# Exercise
Read through the listing below and return only the lines containing "click".
---- Entries supplied
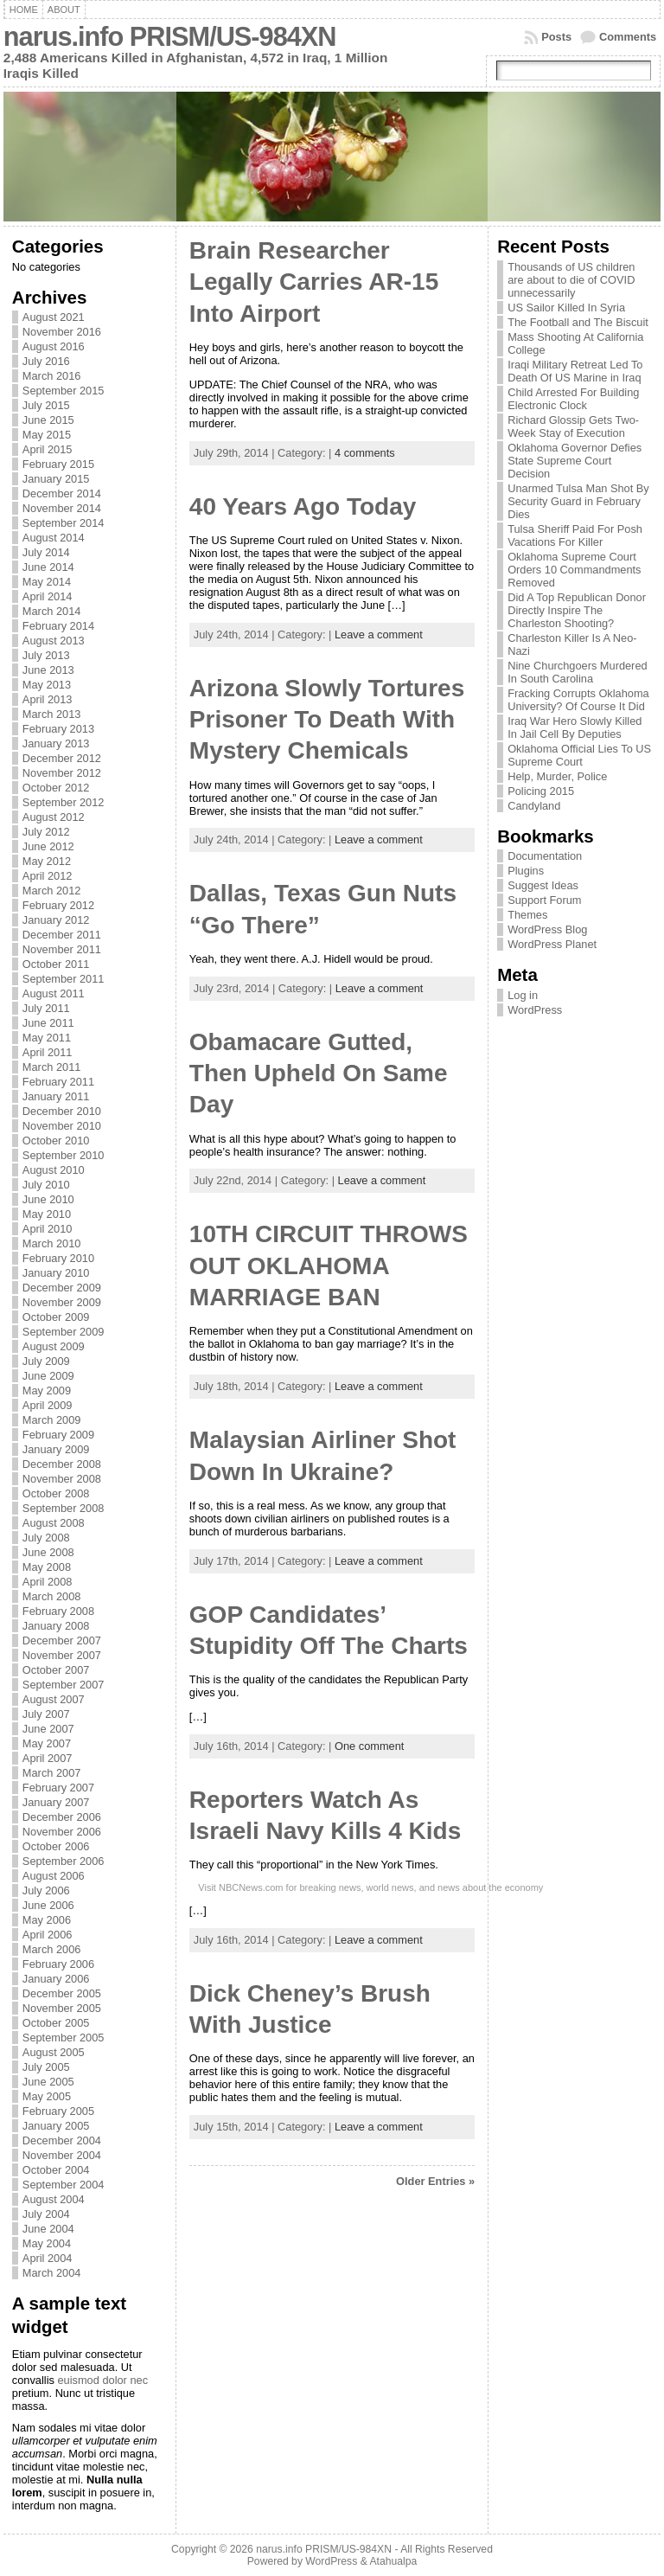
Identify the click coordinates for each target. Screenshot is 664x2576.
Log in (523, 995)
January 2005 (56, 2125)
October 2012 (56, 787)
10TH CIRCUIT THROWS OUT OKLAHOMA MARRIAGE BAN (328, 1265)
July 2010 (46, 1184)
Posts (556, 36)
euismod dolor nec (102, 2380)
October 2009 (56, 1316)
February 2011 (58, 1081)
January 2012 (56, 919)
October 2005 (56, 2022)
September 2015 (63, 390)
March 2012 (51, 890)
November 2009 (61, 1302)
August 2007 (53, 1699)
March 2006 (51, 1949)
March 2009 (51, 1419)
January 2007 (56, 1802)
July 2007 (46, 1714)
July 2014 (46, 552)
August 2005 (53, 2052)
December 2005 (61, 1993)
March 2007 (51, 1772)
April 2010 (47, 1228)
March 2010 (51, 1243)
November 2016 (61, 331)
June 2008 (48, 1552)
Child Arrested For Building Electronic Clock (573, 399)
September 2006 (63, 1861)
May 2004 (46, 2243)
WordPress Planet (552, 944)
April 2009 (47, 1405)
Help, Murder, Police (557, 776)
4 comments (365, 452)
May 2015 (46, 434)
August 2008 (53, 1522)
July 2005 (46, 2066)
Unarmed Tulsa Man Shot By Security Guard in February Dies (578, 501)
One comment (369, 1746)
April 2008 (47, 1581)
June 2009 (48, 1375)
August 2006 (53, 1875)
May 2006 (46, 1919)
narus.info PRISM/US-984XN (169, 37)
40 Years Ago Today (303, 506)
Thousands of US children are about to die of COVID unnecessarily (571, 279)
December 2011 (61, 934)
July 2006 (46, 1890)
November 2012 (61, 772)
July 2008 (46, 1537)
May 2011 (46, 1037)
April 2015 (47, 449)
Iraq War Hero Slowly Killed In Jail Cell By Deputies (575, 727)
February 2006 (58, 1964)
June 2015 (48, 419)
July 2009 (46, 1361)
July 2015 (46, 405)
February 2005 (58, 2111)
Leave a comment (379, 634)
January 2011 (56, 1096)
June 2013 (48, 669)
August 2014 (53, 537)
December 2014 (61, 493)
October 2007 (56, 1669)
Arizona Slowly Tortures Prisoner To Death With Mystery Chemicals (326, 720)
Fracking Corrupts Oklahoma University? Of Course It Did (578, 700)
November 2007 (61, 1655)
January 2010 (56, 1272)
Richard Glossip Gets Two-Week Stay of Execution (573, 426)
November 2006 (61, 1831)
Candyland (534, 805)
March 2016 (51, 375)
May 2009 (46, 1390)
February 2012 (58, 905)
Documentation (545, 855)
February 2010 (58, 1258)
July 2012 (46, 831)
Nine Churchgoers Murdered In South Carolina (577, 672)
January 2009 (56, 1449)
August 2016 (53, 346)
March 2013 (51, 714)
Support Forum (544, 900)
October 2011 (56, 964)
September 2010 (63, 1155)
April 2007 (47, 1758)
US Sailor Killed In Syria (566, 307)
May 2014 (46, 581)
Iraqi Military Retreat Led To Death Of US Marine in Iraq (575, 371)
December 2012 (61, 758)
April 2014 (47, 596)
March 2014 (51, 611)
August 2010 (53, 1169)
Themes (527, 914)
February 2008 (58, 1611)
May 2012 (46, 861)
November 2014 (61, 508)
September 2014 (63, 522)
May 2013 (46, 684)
--------
---- Entries supplied
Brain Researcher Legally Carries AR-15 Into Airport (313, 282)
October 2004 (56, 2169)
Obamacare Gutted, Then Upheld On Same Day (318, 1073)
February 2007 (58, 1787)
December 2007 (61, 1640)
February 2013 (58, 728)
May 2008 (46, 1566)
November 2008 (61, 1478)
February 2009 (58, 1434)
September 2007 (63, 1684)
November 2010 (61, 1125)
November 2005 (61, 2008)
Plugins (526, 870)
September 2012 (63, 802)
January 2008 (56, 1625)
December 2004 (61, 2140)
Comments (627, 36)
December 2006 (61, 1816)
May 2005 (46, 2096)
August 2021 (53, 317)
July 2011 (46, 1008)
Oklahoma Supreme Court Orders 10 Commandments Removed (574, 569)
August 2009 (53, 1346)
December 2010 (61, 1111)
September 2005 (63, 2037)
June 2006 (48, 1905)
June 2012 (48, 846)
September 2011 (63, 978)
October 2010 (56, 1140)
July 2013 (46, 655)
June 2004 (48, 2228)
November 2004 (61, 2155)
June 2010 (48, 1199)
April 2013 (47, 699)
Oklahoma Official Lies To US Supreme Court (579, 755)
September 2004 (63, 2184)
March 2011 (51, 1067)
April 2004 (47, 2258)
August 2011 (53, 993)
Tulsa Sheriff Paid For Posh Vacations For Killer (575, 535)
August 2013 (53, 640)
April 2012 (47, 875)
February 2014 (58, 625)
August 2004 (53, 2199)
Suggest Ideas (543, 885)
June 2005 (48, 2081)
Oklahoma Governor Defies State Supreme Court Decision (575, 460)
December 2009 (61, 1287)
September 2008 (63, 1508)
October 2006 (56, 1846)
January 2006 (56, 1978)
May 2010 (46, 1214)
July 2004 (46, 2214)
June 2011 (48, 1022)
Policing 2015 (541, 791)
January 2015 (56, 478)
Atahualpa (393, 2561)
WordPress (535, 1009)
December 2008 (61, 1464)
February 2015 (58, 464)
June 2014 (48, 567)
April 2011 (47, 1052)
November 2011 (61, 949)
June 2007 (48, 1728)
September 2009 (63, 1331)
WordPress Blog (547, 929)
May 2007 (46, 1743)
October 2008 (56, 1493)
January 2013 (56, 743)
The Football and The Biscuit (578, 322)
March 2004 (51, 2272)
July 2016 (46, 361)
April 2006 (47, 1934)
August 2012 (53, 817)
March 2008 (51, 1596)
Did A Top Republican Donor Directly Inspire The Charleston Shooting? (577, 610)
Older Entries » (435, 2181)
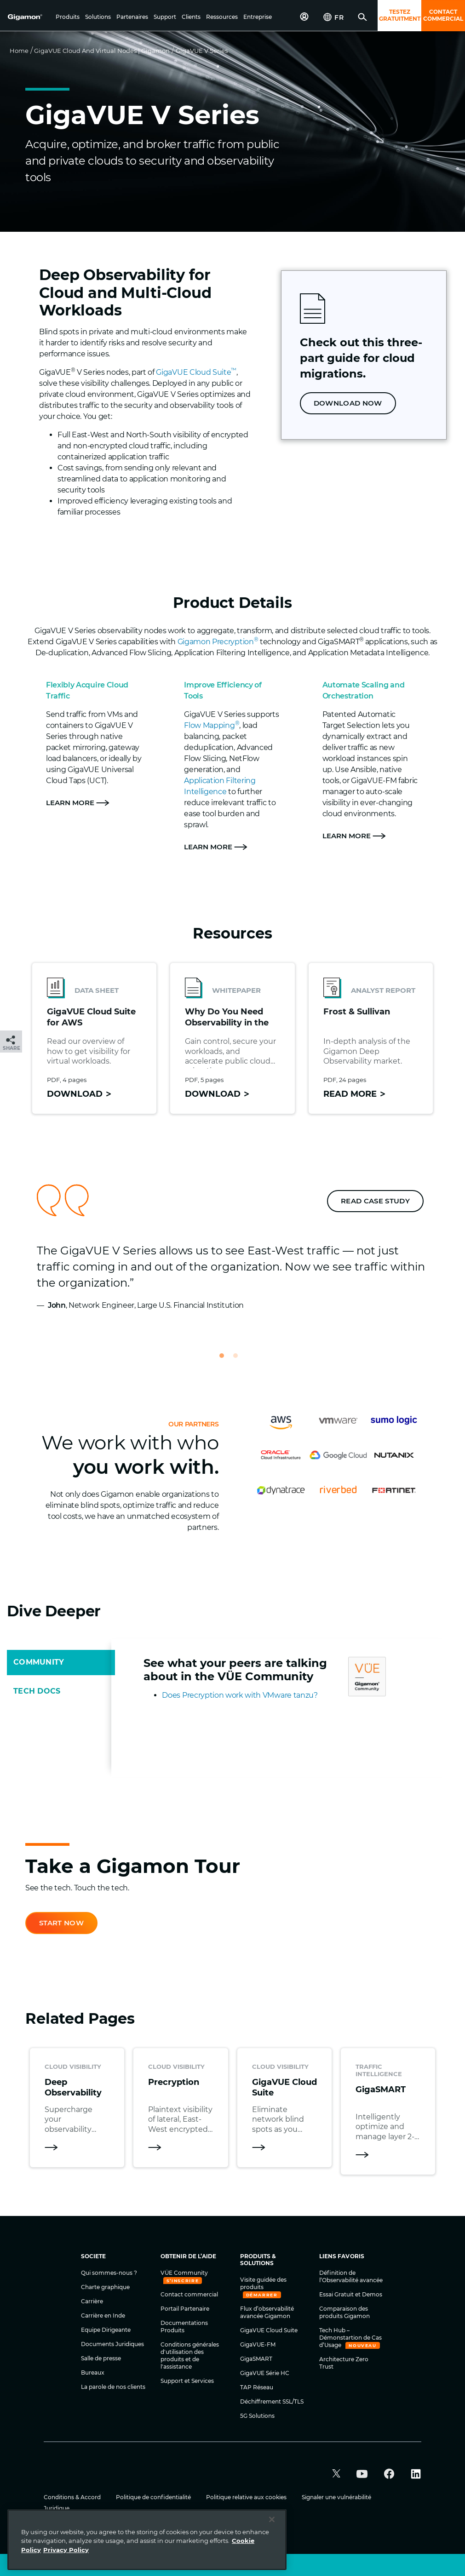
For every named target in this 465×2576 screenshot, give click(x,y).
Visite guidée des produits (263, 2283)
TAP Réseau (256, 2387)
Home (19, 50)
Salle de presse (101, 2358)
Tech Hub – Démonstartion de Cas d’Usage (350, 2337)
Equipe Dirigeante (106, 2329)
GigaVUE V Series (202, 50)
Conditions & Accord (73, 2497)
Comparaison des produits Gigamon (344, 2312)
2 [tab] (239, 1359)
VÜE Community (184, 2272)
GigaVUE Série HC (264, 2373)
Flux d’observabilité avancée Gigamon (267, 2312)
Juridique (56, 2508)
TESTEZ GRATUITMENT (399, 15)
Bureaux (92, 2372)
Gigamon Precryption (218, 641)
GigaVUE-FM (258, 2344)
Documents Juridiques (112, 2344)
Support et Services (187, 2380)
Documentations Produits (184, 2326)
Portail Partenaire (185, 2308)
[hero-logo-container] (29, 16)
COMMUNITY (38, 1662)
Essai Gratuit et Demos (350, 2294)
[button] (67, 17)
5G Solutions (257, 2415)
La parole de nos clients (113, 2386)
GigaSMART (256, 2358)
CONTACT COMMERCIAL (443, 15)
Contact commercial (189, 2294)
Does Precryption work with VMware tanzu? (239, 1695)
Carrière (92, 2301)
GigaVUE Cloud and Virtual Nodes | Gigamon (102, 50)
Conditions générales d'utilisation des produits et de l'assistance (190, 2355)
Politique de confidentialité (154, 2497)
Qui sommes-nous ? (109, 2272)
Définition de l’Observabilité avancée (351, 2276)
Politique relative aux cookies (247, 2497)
--------
# Result
Identify the click coordinates for each target. Screenshot is 664x2576.
For every named target in this 465×2576 screenshot, give click(x,y).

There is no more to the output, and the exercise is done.